== Task description ==
What lines in the entries hold the string "your"? List them.

== Extracted entries ==
================================
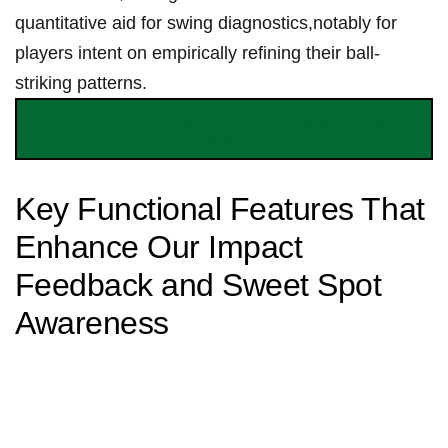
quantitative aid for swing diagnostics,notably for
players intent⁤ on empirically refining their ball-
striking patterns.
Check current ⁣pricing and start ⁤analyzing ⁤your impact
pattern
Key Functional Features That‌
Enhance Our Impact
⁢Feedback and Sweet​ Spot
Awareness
================================
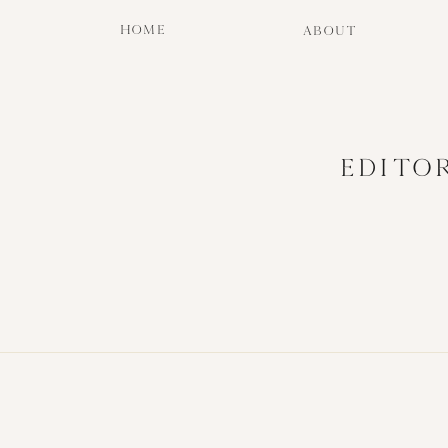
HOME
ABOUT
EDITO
================================
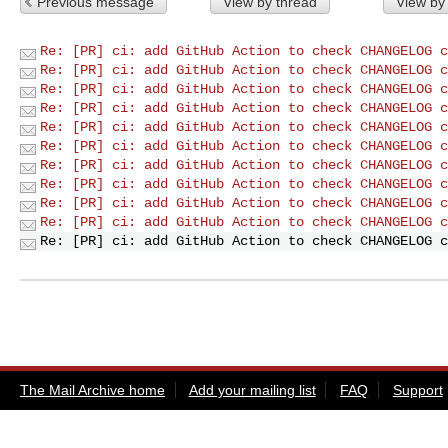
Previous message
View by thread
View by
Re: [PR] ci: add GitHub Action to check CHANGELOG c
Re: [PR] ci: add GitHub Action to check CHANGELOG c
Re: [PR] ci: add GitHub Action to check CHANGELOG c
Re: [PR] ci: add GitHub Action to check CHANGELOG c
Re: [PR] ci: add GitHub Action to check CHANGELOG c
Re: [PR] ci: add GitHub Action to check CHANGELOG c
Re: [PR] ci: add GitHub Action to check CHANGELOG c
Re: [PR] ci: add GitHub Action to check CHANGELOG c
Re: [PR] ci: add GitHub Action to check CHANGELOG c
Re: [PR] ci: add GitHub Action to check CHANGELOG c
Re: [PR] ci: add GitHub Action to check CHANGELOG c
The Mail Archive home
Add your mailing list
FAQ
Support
================================
== Task response ==
Check current ⁣pricing and start ⁤analyzing ⁤your impact
Add your mailing list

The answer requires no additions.